Hecho el café todavía faltaba lo mejor… Cati cogía un palillo y jugueteaba con la espuma haciendo trazos de incoherente apariencia. El cliente esperaba boquiabierto la sorpresa espumosa que se revelaba sobre la taza, espolvoreada de chocolate o canela.
Y es que con Cati el café, que hasta ahora se había servido sin más en un vaso de Duralex, era ahora en el pueblo todo un síntoma de modernidad, servido en taza y con espuma decorada. A ver quién de esos urbanitas de fin de semana se atrevía ahora a calificarlos de paletos.
Pero desde luego Cati era mucho más que todo eso. Al poco tiempo de su llegada, ya con muchos cafés servidos, algo en el bar del pueblo empezó a cambiar. Donde antes sólo se oían chismorreos sin sentido o breves murmullos, muchas veces maliciosos, ahora se discernían conversaciones almidonadas, charlas con empaque y hasta debates de alto copete.
Y es que precisamente la habilidad de Cati estaba precisamente ahí; más allá de la sorpresa espumada y del azucarillo de rigor, acompañaba sus cafés con su sonrisa de actriz, labios rojos y dientes de nieve, preludio del inicio de una charla imprevista que imbuía en el cliente la inquietud por conversar.
Nadie parecía darse cuenta pero Cati era una gran charladora; aunque en ocasiones su aspecto desenfadado y sensual podía transmitir la imagen de una persona superficial, pronto se reveló como una mujer muy culta, capaz de hablar con cualquiera y sobre cualquier cosa. Se adaptaba a todo tipo de temas y situaciones y, nunca supieron cómo, tenía la extraña habilidad de hacer hablar hasta al más callado, eso sí, siempre, entre ella y cualquiera, humeaba una taza de café recién hecho.
SIPNOSIS
Cati llega a un pueblo contratada por Cosme, el dueño del bar, para trabajar como camarera. Su llegada revoluciona el pueblo, no solo por su atractivo físico, sino también, y sobre todo, porque viene envuelta en un misterio del que nunca habla y que parece silenciar su pasado, condicionar su presente e hipotecar su futuro.

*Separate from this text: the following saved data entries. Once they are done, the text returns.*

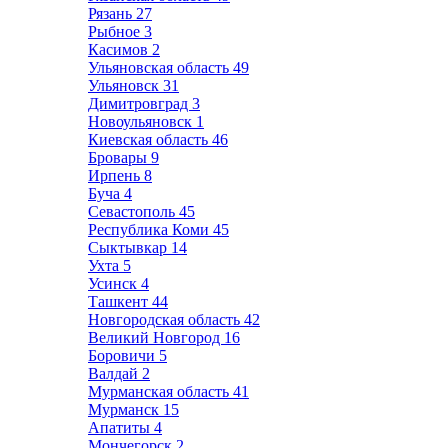
Рязань
27
Рыбное
3
Касимов
2
Ульяновская область
49
Ульяновск
31
Димитровград
3
Новоульяновск
1
Киевская область
46
Бровары
9
Ирпень
8
Буча
4
Севастополь
45
Республика Коми
45
Сыктывкар
14
Ухта
5
Усинск
4
Ташкент
44
Новгородская область
42
Великий Новгород
16
Боровичи
5
Валдай
2
Мурманская область
41
Мурманск
15
Апатиты
4
Мончегорск
2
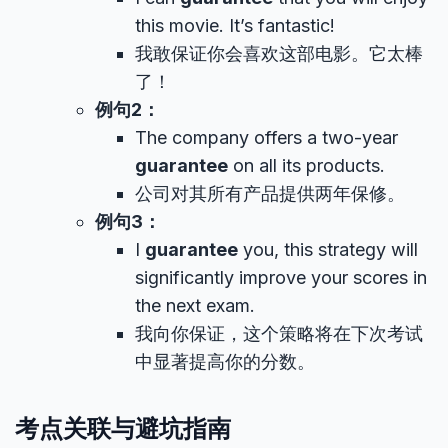
this movie. It’s fantastic!
我敢保证你会喜欢这部电影。它太棒
了！
例句2：
The company offers a two-year
guarantee
on all its products.
公司对其所有产品提供两年保修。
例句3：
I
guarantee
you, this strategy will
significantly improve your scores in
the next exam.
我向你保证，这个策略将在下次考试
中显著提高你的分数。
考点关联与避坑指南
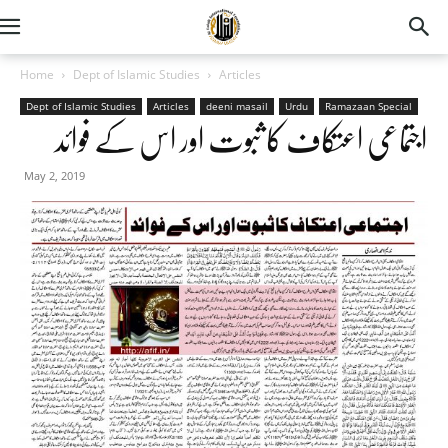
Home
Dept of Islamic Studies
Articles
Dept of Islamic Studies
Articles
deeni masail
Urdu
Ramazaan Special
اجتماعی اعتکاف کا ثبوت اور اس کے فوائد
May 2, 2019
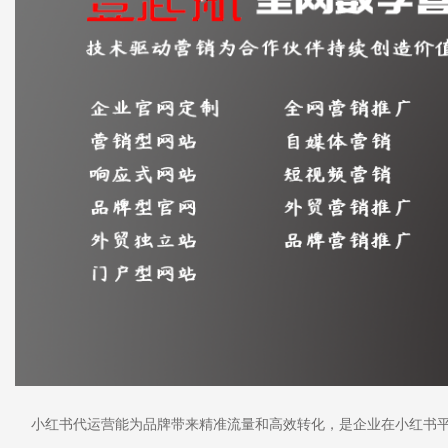
小红书代运营能为品牌带来精准流量和高效转化，是企业在小红书平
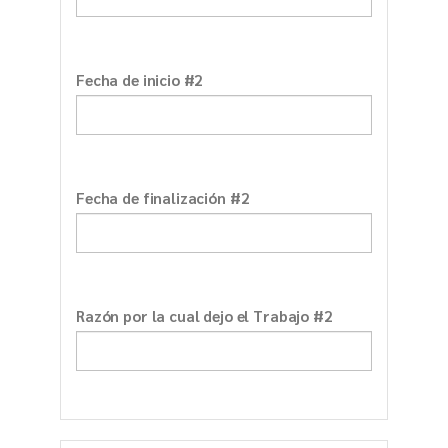
Fecha de inicio #2
Fecha de finalización #2
Razón por la cual dejo el Trabajo #2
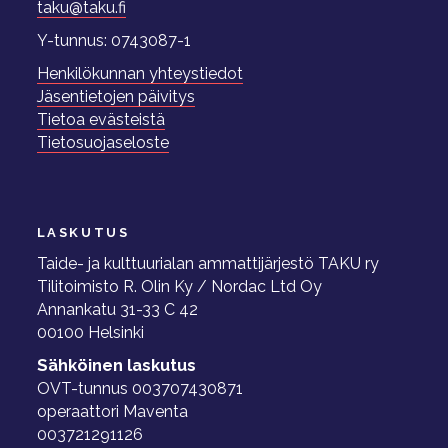
taku@taku.fi
Y-tunnus: 0743087-1
Henkilökunnan yhteystiedot
Jäsentietojen päivitys
Tietoa evästeistä
Tietosuojaseloste
LASKUTUS
Taide- ja kulttuurialan ammattijärjestö TAKU ry
Tilitoimisto R. Olin Ky / Nordac Ltd Oy
Annankatu 31-33 C 42
00100 Helsinki
Sähköinen laskutus
OVT-tunnus 003707430871
operaattori Maventa
003721291126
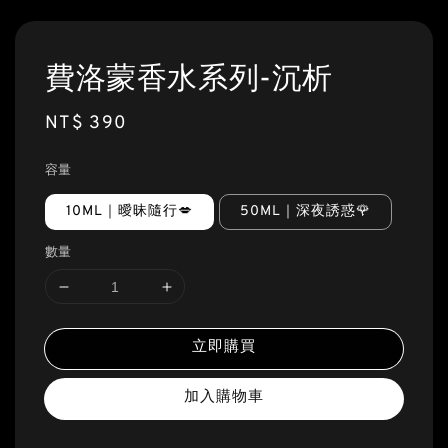
費洛蒙香水系列-沉析
Regular
NT$ 390
price
容量
10ML｜曖昧隨行💋
50ML｜深夜誘惑🌹
數量
立即購買
加入購物車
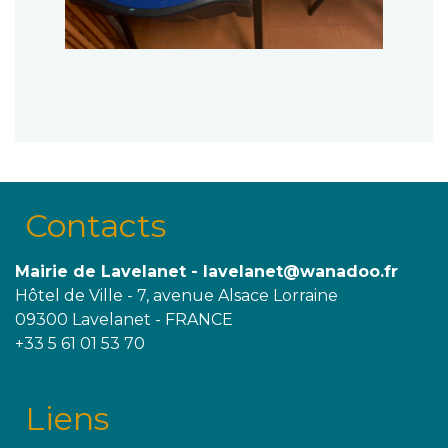
Contacts
Mairie de Lavelanet - lavelanet@wanadoo.fr
Hôtel de Ville - 7, avenue Alsace Lorraine
09300 Lavelanet - FRANCE
+33 5 61 01 53 70
Liens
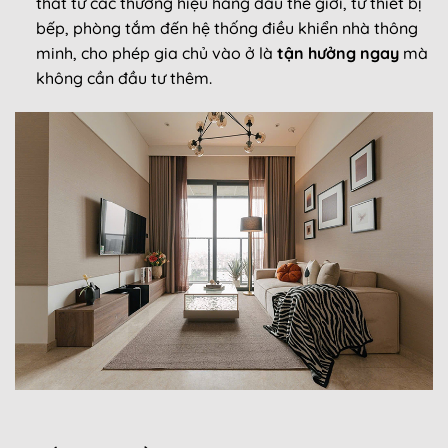
thất từ các thương hiệu hàng đầu thế giới, từ thiết bị
bếp, phòng tắm đến hệ thống điều khiển nhà thông
minh, cho phép gia chủ vào ở là
tận hưởng ngay
mà
không cần đầu tư thêm.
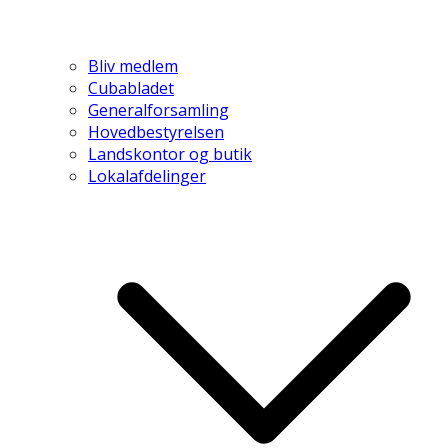
Bliv medlem
Cubabladet
Generalforsamling
Hovedbestyrelsen
Landskontor og butik
Lokalafdelinger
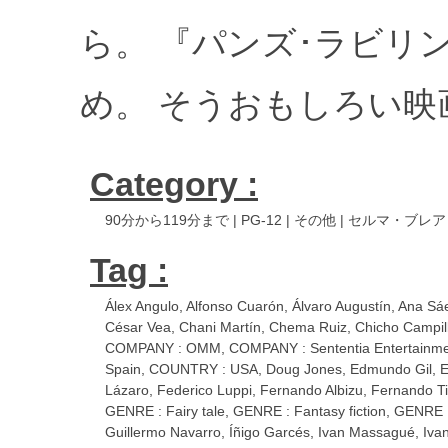
ら。 『パンズ･ラビリン
め。 そうおもしろい映画
Category :
90分から119分まで
|
PG-12
|
その他
|
セルマ・ブレア
Tag :
Álex Angulo
,
Alfonso Cuarón
,
Álvaro Augustín
,
Ana Sá
César Vea
,
Chani Martín
,
Chema Ruiz
,
Chicho Campil
COMPANY : OMM
,
COMPANY : Sententia Entertainm
Spain
,
COUNTRY : USA
,
Doug Jones
,
Edmundo Gil
,
E
Lázaro
,
Federico Luppi
,
Fernando Albizu
,
Fernando Ti
GENRE : Fairy tale
,
GENRE : Fantasy fiction
,
GENRE :
Guillermo Navarro
,
Íñigo Garcés
,
Ivan Massagué
,
Iva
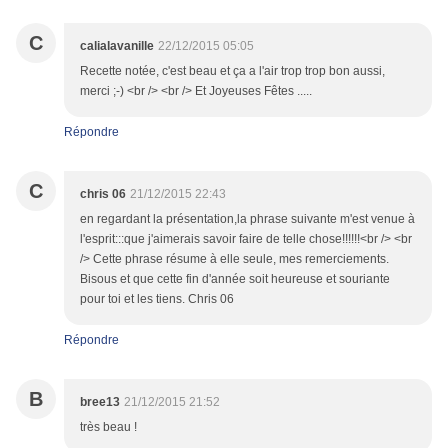
C
calialavanille
22/12/2015 05:05
Recette notée, c'est beau et ça a l'air trop trop bon aussi,
merci ;-) <br /> <br /> Et Joyeuses Fêtes .....
Répondre
C
chris 06
21/12/2015 22:43
en regardant la présentation,la phrase suivante m'est venue à
l'esprit:::que j'aimerais savoir faire de telle chose!!!!!!<br /> <br
/> Cette phrase résume à elle seule, mes remerciements.
Bisous et que cette fin d'année soit heureuse et souriante
pour toi et les tiens. Chris 06
Répondre
B
bree13
21/12/2015 21:52
très beau !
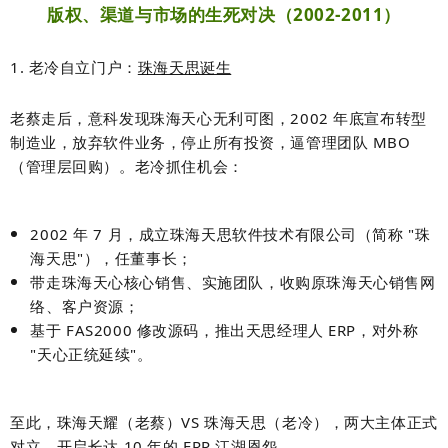
版权、渠道与市场的生死对决（2002-2011）
1. 老冷自立门户：
珠海天思诞生
老蔡走后，意科发现珠海天心无利可图，2002 年底宣布
转型
制造业，放弃软件业务
，停止所有投资，逼管理团队 MBO
（管理层回购）。老冷抓住机会：
2002 年 7 月，成立
珠海天思软件技术有限公司
（简称 "珠
海天思"），任董事长；
带走珠海天心核心销售、实施团队，收购原珠海天心销售网
络、客户资源；
基于 FAS2000 修改源码，推出
天思经理人 ERP
，对外称
"天心正统延续"。
至此，
珠海天耀（老蔡）VS 珠海天思（老冷）
，两大主体正式
对立，开启长达 10 年的 ERP 江湖恩怨。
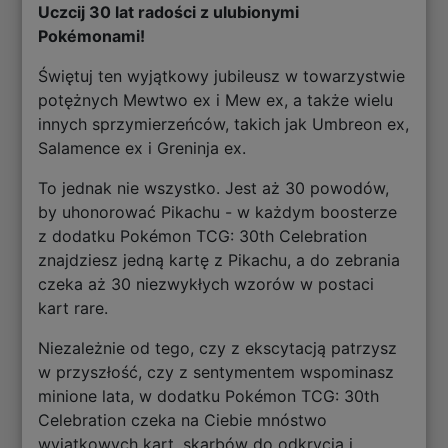
Uczcij 30 lat radości z ulubionymi
Pokémonami!
Świętuj ten wyjątkowy jubileusz w towarzystwie
potężnych Mewtwo ex i Mew ex, a także wielu
innych sprzymierzeńców, takich jak Umbreon ex,
Salamence ex i Greninja ex.
To jednak nie wszystko. Jest aż 30 powodów,
by uhonorować Pikachu - w każdym boosterze
z dodatku Pokémon TCG: 30th Celebration
znajdziesz jedną kartę z Pikachu, a do zebrania
czeka aż 30 niezwykłych wzorów w postaci
kart rare.
Niezależnie od tego, czy z ekscytacją patrzysz
w przyszłość, czy z sentymentem wspominasz
minione lata, w dodatku Pokémon TCG: 30th
Celebration czeka na Ciebie mnóstwo
wyjątkowych kart, skarbów do odkrycia i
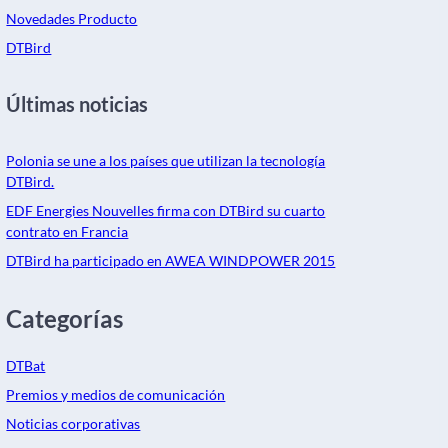
Novedades Producto
DTBird
Últimas noticias
Polonia se une a los países que utilizan la tecnología
DTBird.
EDF Energies Nouvelles firma con DTBird su cuarto
contrato en Francia
DTBird ha participado en AWEA WINDPOWER 2015
Categorías
DTBat
Premios y medios de comunicación
Noticias corporativas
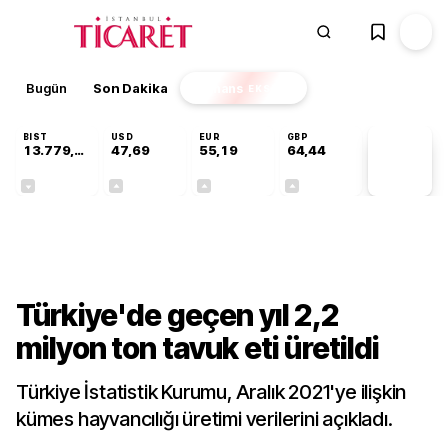
Bugün
Son Dakika
Finans
EKSTRA
BIST
USD
EUR
GBP
13.779,39
47,69
55,19
64,44
PİYASA
VERİLERİ
-0,14%
+0,15%
+0,33%
+0,41%
Sektörel
Türkiye'de geçen yıl 2,2
milyon ton tavuk eti üretildi
Türkiye İstatistik Kurumu, Aralık 2021'ye ilişkin
kümes hayvancılığı üretimi verilerini açıkladı.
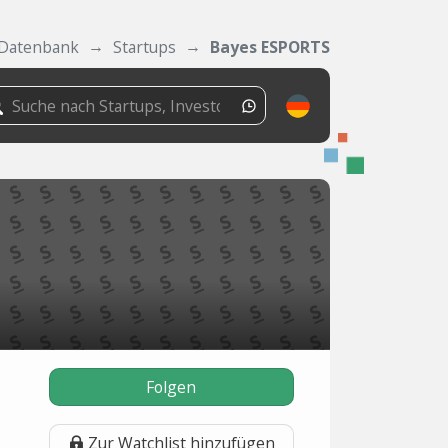
Datenbank
Startups
Bayes ESPORTS
Folgen
Zur Watchlist hinzufügen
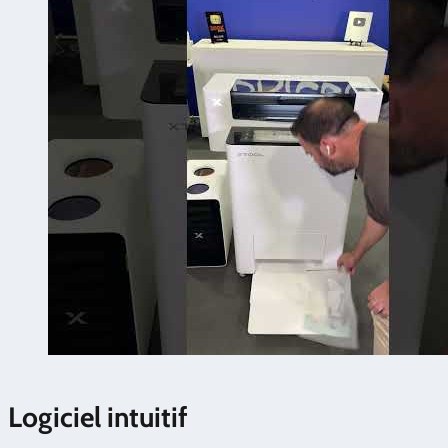
Logiciel intuitif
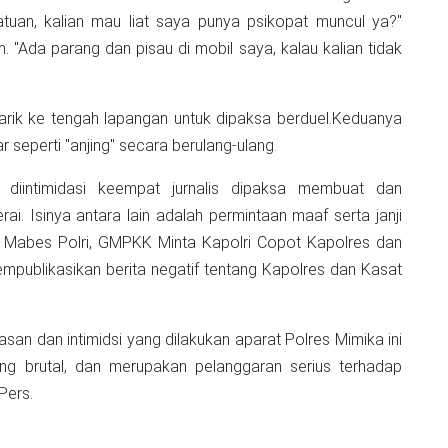
satuan, kalian mau liat saya punya psikopat muncul ya?"
"Ada parang dan pisau di mobil saya, kalau kalian tidak
tarik ke tengah lapangan untuk dipaksa berduel.Keduanya
 seperti "anjing" secara berulang-ulang.
 diintimidasi keempat jurnalis dipaksa membuat dan
i. Isinya antara lain adalah permintaan maaf serta janji
 di Mabes Polri, GMPKK Minta Kapolri Copot Kapolres dan
empublikasikan berita negatif tentang Kapolres dan Kasat
san dan intimidsi yang dilakukan aparat Polres Mimika ini
g brutal, dan merupakan pelanggaran serius terhadap
Pers.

Desde el principio Cati se revela ante los vecinos del pueblo como una mujer culta y con gran capacidad para escuchar y una inusual habilidad para incitar a hablar. Así consigue convertir un bar de pueblo en casi un café tertulia en el que cualquiera puede conversar.
En el trasfondo de la evolución del “Bar Cosme”, está siempre el misterio sobre Cati de cuyo pasado iremos, poco a poco, averiguando algo más. Cati viene huyendo de un asesinato que le impide quedarse mucho tiempo en un mismo sitio por miedo a ser encontrada.
La vida en un lugar nuevo y, sobre todo, la transformación del bar, motivada por ella misma, consiguen que Cati “eche raíces” en el pueblo y olvide su costumbre de huir. Sin embargo, una serie de circunstancias harán que el pasado de Cati la encuentre casi por casualidad, cambiando un futuro que, hasta entonces, había podido controlar.